Yes. It's specifically permitted. It will, of course, not execute any
atexit-registered functions or other signal handlers.


Ah, thank you. I just needed to be sure of that. :)
Nov 15 '05 #3

P: n/a
Free Bird wrote:
I have two questions about signal handlers. First of all, is it possible to specify a signal handler for all non-specified signals? Since ISO C defines only six signals but POSIX defines a lot more of them, I'd like a way to
just use a generic signal handler (which just exits with a special exit
code, for instance) for all non-standard signals, but I have no idea if this is possible while remaining ISO C compliant.


I don't mean to sound impatient, but doesn't anyone have an answer to this
quesion? And yes, I know I made a mistake in the subject line (maybe that
caused you to think I had only one question ;)).

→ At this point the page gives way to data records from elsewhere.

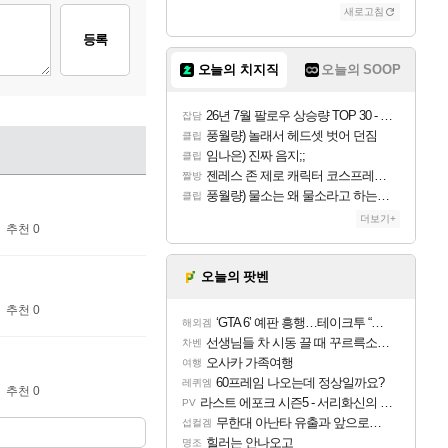
새로고침
등록
오늘의 치지직
오늘의 SOOP
26년 7월 팔로우 상승량 TOP 30 - 월간 치지직
잡담
풍월량) 놀래서 헤드셋 벗어 던짐
클립
임나은) 진짜 음지;;
클립
젠레스 존 제로 캐릭터 코스프레한 꽁주
짤방
풍월량) 물소는 왜 물소라고 하는거야? 아! 그만 ㅋㅋ 알았어 ㅋㅋ
클립
더보기+
추천 0
오늘의 팟벤
추천 0
‘GTA 6’ 예판 흥행…테이크투 “내부 예상 크게 넘어”
해외겜
선생님들 차 시동 끌 때 꾸르륵소리나는데
차벤
오사카 가족여행
여행
60프레임 나오는데 정상일까요?
레퀴엠
추천 0
라스트 에포크 시즌5 - 서리화신의 분노 티저
PV
무한대 아난타 유출과 앞으로의 예상 (루머)
섭컬겜
힐러는 안나오고
명조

If I shouldn't have posted this reminder just yet I apologize.
Nov 15 '05 #4

P: n/a
Free Bird wrote:
First of all, is it possible to specify a signal handler for all
non-specified signals?
I doubt it.
Secondly, can anyone with a copy of the C99 standard confirm that
it's safe to call _Exit() from signal handlers which may be called
asynchronously?


Does this help?

7.14.1.1 p5:

If the signal occurs other than as the result of calling the abort
or raise function, the behavior is undefined if the signal handler
refers to any object with static storage duration other than by
assigning a value to an object declared as volatile sig_atomic_t,
or the signal handler calls any function in the standard library
other than the abort function, the _Exit function, or the signal
function with the first argument equal to the signal number
corresponding to the signal that caused the invocation of the
handler. Furthermore, if such a call to the signal function
results in a SIG_ERR return, the value of errno is indeterminate.
Nov 15 '05 #5

P: n/a
Steven Kobes wrote:
Does this help?

7.14.1.1 p5:

If the signal occurs other than as the result of calling the abort
or raise function, the behavior is undefined if the signal handler
refers to any object with static storage duration other than by
assigning a value to an object declared as volatile sig_atomic_t,
or the signal handler calls any function in the standard library
other than the abort function, the _Exit function, or the signal
function with the first argument equal to the signal number
corresponding to the signal that caused the invocation of the
handler. Furthermore, if such a call to the signal function
results in a SIG_ERR return, the value of errno is indeterminate.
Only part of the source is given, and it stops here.